How we are combining vision, language, and structured data for next-generation commerce AI.

Text-only AI misses most of commerce. Products are visual. Reviews are textual. Behavior is structured data. Today we are launching multi-modal AI capabilities that understand all three.

The Modality Gap

Traditional commerce AI operates in silos:

  • Text models: Process descriptions, reviews, search queries
  • Vision models: Analyze product images
  • Tabular models: Predict from structured data

Each modality provides partial understanding. Combining them has required manual feature engineering.
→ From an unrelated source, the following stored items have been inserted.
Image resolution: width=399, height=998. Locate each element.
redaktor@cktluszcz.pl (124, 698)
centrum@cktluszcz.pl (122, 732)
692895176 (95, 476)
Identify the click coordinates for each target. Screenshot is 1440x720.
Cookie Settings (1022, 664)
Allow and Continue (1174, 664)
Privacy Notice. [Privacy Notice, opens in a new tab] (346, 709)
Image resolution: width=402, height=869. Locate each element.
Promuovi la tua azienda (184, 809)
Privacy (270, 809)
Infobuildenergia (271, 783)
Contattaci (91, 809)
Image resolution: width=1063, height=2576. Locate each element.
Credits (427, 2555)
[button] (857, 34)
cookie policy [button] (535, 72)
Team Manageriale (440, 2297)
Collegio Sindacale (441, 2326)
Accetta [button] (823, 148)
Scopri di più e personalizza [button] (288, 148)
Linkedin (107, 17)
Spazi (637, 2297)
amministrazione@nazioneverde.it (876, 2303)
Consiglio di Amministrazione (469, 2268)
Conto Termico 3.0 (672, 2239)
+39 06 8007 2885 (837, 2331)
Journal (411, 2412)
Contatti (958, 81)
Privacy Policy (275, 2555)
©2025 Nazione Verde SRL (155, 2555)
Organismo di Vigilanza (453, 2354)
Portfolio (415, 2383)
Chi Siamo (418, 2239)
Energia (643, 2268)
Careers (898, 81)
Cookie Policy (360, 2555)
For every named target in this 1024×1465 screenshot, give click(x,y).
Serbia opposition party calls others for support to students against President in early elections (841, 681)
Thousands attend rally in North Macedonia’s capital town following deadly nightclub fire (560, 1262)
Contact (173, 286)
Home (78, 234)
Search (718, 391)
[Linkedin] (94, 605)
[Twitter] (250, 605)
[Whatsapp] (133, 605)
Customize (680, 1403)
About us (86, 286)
Unified Multi-Modal Models

Our new multi-modal architecture processes all modalities jointly:

Input: Product image + Description + Sales data + Reviews

┌─────────────────────────────────────────┐
│         Multi-Modal Encoder             │
│  ┌─────────┐ ┌─────────┐ ┌─────────┐   │
│  │ Vision  │ │Language │ │Tabular  │   │
│  │Encoder  │ │Encoder  │ │Encoder  │   │
│  └────┬────┘ └────┬────┘ └────┬────┘   │
│       └──────────┼──────────┘          │
│                  ↓                      │
│         Cross-Modal Attention           │
│                  ↓                      │
│         Unified Representation          │
└─────────────────────────────────────────┘

Output: Predictions, embeddings, generations

The model learns relationships across modalities: which visual features correlate with positive reviews, how descriptions affect conversion, what behavioral patterns indicate purchase intent.

Applications

"Find products that look like this":

results = hanzo.search.visual(
    image=uploaded_image,
    filters={"category": "furniture", "price_max": 500}
)

Returns products visually similar to the query image, combining visual understanding with structured filtering.

Product Understanding

Automatic analysis of product listings:

analysis = hanzo.products.analyze(product_id="prod_123")

# Returns:
{
  "visual_attributes": ["modern", "minimalist", "wood"],
  "sentiment_summary": "Customers praise quality, some note assembly difficulty",
  "competitive_position": "premium segment, unique design",
  "optimization_suggestions": [
    "Add lifestyle images showing scale",
    "Mention included tools in description"
  ]
}

Content Generation

Generate descriptions from images:

description = hanzo.content.generate(
    image=product_image,
    style="professional",
    include=["materials", "dimensions", "use_cases"]
)

Generate images from descriptions (coming soon):

images = hanzo.content.visualize(
    description="Modern wooden desk, minimalist design",
    style="product_photo",
    variations=4
)

Review Analysis

Understand reviews in context of product:

insights = hanzo.reviews.analyze(
    product_id="prod_123",
    reviews=reviews,
    product_images=images
)

# Identifies: "Reviews mentioning 'smaller than expected' correlate with
# main image lacking size reference. Recommend adding comparison image."

Technical Approach

Architecture

We use a transformer-based architecture with:

  • Modality-specific encoders: Pretrained on large datasets
  • Cross-modal attention: Learns modality relationships
  • Unified decoder: Generates outputs in any modality

Training

Models trained on:

  • 100M+ product images
  • 500M+ product descriptions
  • 1B+ customer interactions
  • 50M+ reviews

Contrastive learning aligns modalities in shared embedding space.

Inference

Optimized for production:

  • Quantized models for efficiency
  • Batch processing for throughput
  • Caching for repeated queries

Privacy

Multi-modal analysis respects privacy:

  • Customer data processed in aggregate
  • No individual behavior in model weights
  • Review analysis anonymizes authors

API Access

Multi-modal capabilities available through existing APIs:

POST /v1/products/analyze
POST /v1/search/visual
POST /v1/content/generate
POST /v1/reviews/analyze

What's Next

  • Audio modality (voice commerce)
  • Video understanding (product demos)
  • 3D model generation
  • Real-time multi-modal search

Commerce is multi-modal. AI for commerce should be too.


Zach Kelling is the founder of Hanzo Industries.